While she hasn’t received her books from the drive just yet, Manly said she searched the list for books that she can organically implement into her curriculum year-round. Among the books she requested: “Gordon Parks: How the Photographer Captured Black and White America,” by Carole Boston Weatherford, illustrated by Jamey Christoph; “Young Water Protectors: A Story About Standing Rock,” by Aslan and Kelly Tudor; and “Sit-In: How Four Friends Stood Up By Sitting Down,” by Andrea Davis Pinkney, illustrated by Brian Pinkney.
“I want students to feel safe in my classroom and know that we celebrate cultural diversity. We don’t entertain prejudice, racism or stereotypes,” said Manly.
Creating change in big and small ways
While she sees the book drive as a concrete, tangible way to make a difference in a small way, Iriti said a lot of work must be done to make fundamental, systemic change.
“If teachers expose their students to a new type of book, and they become more conscious about who is in the book and who has written them, that one book can lead a lot to other choices the students make down the line,” said Iriti. “But policies and curriculum need to reflect inclusivity and diversity and tell the real history of race in America. Especially for districts that serve a small proportion of minoritized students, it’s even more important to have diversity reflected in materials.”
Nonetheless, she said she’s touched by the response to the effort that started from one Facebook share.
“It’s heartening to see how many people do want to make a difference,” said Iriti. “This is one small way that lots of people can help.”
Iriti’s recent work
Iriti serves as the co-director of the Partners for Network Improvement and director of Evaluation for Learning group, both based at the Learning Research and Development Center at Pitt, where she provides evaluation and research-based program design expertise for education-related organizations and improvement networks.

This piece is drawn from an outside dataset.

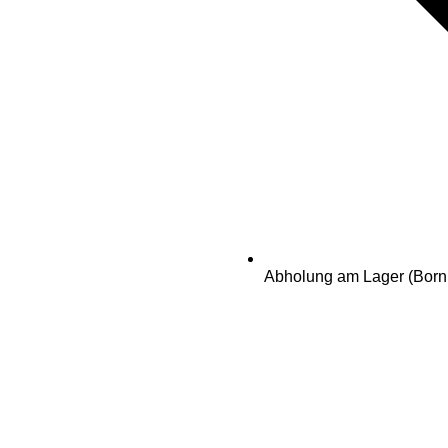
Abholung am Lager (Born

Iriti is co-principal investigator of a recently awarded National Science Foundation Alliance, the STEM PUSH Network, along with colleagues from a total of five Pitt schools and centers. This five-year, $10 million collective impact effort will create the first national network of precollege STEM programs in order to strengthen these programs’ capacity to serve racially minoritized students and to change the way these powerful experiences are considered in undergraduate STEM admissions processes.
The STEM PUSH Network currently operates with 17 precollege STEM programs from four urban areas including New York City, Pittsburgh, Chicago and the Bay Area. By the end of the five-year grant, the network will include 40 precollege STEM programs from 10 urban areas and expects to result in greater racial equity in access to STEM postsecondary enrollment.
Recently, Iriti and her team evaluated the “City as Our Campus” program at the Winchester Thurston School, a pre-kindergarten through 12th grade independent school in the Shadyside area of Pittsburgh. The program is designed to provide out-of-classroom experiences for students by leveraging resources in the community. Through their evaluation, Iriti and her team found that the program had a positive impact on students and their orientation toward social justice, and they identified ways that teachers can sustain and scale it. The team will ultimately share their research with other schools across the country who are interested in implementing similar community-based learning programs.